The major distinction to keep in mind here is that in Christian theology there are really two churches. One is the ideal church which is the Christian community as it follows and embodies divine will, and the second is the church as a fallible human institution. The difference between the two is original sin, which ensures that all human acts and institutions are by their nature flawed. Thus, when Dante criticizes the Church, he is not being a radical opponent of the Church or anti-Christian, but rather participating in a traditional theological exercise of showing how the human Church necessarily fails to live up to its divine ideals due to human fallibility. The critique is not of the Church per se, but of the flawed humans who err in embodying a divine institution due to the inherently fallen nature of humanity. He thus condemns members of the clergy who do not live up to the ideals of the Church and Bible. This is exemplified by his dressing hypocrites in garb similar to that of Benedictine monks whose luxurious lifestyle was in direct opposition to their vows.

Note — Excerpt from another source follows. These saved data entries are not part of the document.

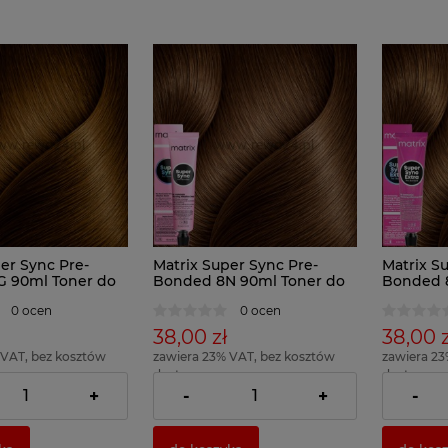
er Sync Pre-
Matrix Super Sync Pre-
Matrix S
 90ml Toner do
Bonded 8N 90ml Toner do
Bonded 
włosów
do włos
0 ocen
0 ocen
38,00 zł
38,00 z
 VAT, bez kosztów
zawiera 23% VAT, bez kosztów
zawiera 23
dostawy
dostawy
 42,22 zł )
( 1 x 100ml = 42,22 zł )
( 1 x 100ml 
+
-
+
-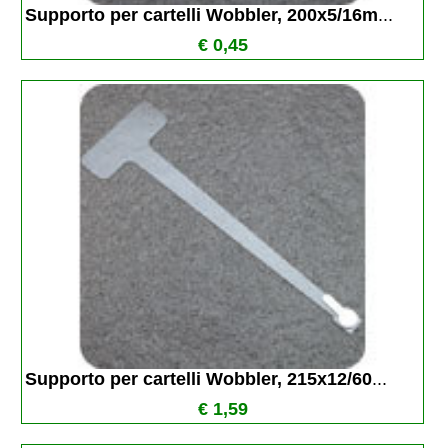
Supporto per cartelli Wobbler, 200x5/16m
...
€ 0,45
Supporto per cartelli Wobbler, 215x12/60
...
€ 1,59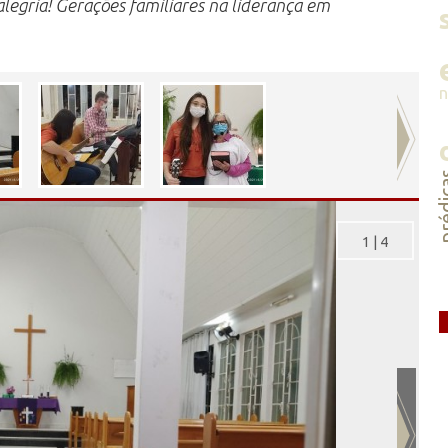
legria! Gerações familiares na liderança em
préd
1
|
4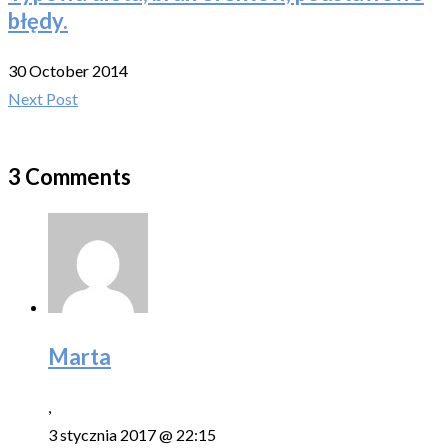
błędy.
30 October 2014
Next Post
3 Comments
Marta
,
3 stycznia 2017 @ 22:15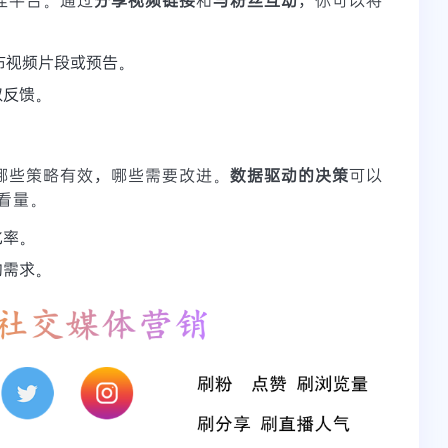
台发布视频片段或预告。
取反馈。
解哪些策略有效，哪些需要改进。
数据驱动的决策
可以
看量。
化率。
的需求。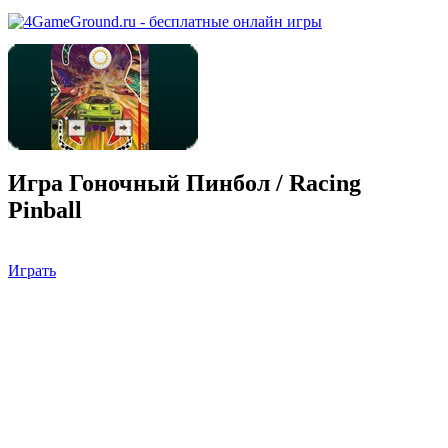
Игра Гоночный Пинбол / Racing
Pinball
Играть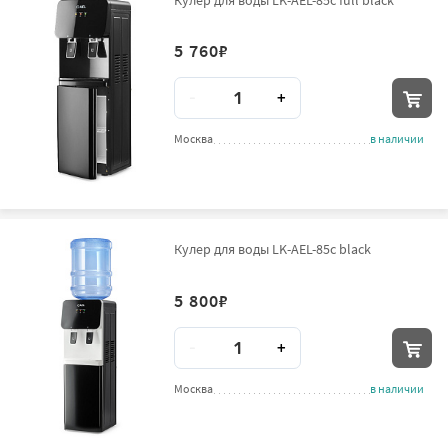
5 760
₽
Количество
-
+
Москва
в наличии
Кулер для воды LK-AEL-85c black
5 800
₽
Количество
-
+
Москва
в наличии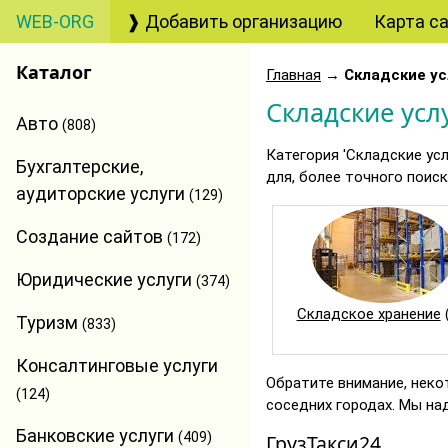
WEB-ORG
❱ Добавить организацию
Карта с
Каталог
Главная
→
Складские ус
Складские усл
Авто
(808)
Категория 'Складские ус
Бухгалтерские,
для, более точного поис
аудиторские услуги
(129)
Создание сайтов
(172)
Юридические услуги
(374)
Складское хранение
Туризм
(833)
Консалтинговые услуги
Обратите внимание, неко
(124)
соседних городах. Мы на
Банковские услуги
(409)
ГрузТакси24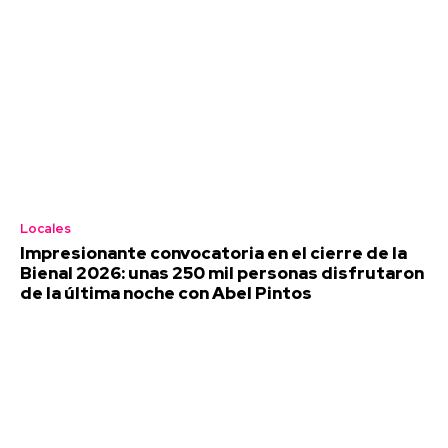
Locales
Impresionante convocatoria en el cierre de la
Bienal 2026: unas 250 mil personas disfrutaron
de la última noche con Abel Pintos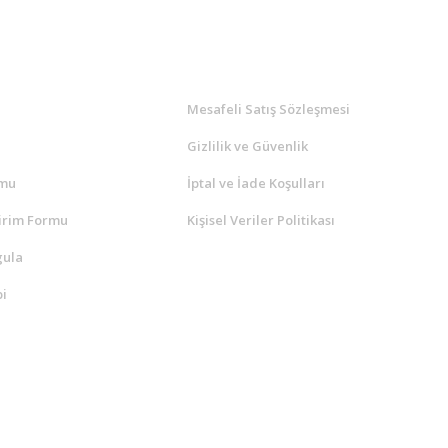
l
ALIŞVERİŞ
a
Mesafeli Satış Sözleşmesi
Gizlilik ve Güvenlik
rmu
İptal ve İade Koşulları
irim Formu
Kişisel Veriler Politikası
gula
i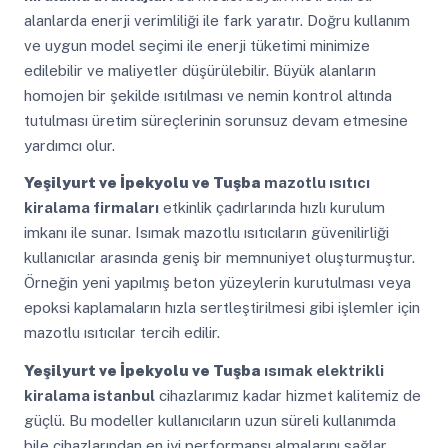
alanlarda enerji verimliliği ile fark yaratır. Doğru kullanım
ve uygun model seçimi ile enerji tüketimi minimize
edilebilir ve maliyetler düşürülebilir. Büyük alanların
homojen bir şekilde ısıtılması ve nemin kontrol altında
tutulması üretim süreçlerinin sorunsuz devam etmesine
yardımcı olur.
Yeşilyurt ve İpekyolu ve Tuşba
mazotlu ısıtıcı
kiralama firmaları
etkinlik çadırlarında hızlı kurulum
imkanı ile sunar. Isımak mazotlu ısıtıcıların güvenilirliği
kullanıcılar arasında geniş bir memnuniyet oluşturmuştur.
Örneğin yeni yapılmış beton yüzeylerin kurutulması veya
epoksi kaplamaların hızla sertleştirilmesi gibi işlemler için
mazotlu ısıtıcılar tercih edilir.
Yeşilyurt ve İpekyolu ve Tuşba
ısımak elektrikli
kiralama istanbul
cihazlarımız kadar hizmet kalitemiz de
güçlü. Bu modeller kullanıcıların uzun süreli kullanımda
bile cihazlarından en iyi performansı almalarını sağlar.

In Dante's period, the Church was notoriously corrupt and filled with scandals. One of the greatest objections Dante voices is that many of the clergy have fallen prey to the sin of avarice. Rather than living a life of poverty and renunciation, they live in great luxury. He also strongly condemns the practice of simony, the sale of church offices for money. He sees, quite accurately, that this leads to clergy who are not knowledgeable or pious; often the second and third sons of the wealthy purchase the office and then live luxuriously at the expense of the Church coffers (Inferno 19.1-4; 55-7; 106-11). He also displays some discomfort with the practice of selling indulgences.
Next, he objects to the interference of the Church in politics, believing that this lust for secular power corrupts the Church. Pope Nicholas is condemned to Hell for his territorial acquisitions as well as nepotism. Pope Clement V and the Avignon papacy are similarly condemned as examples of the Church seeking secular power.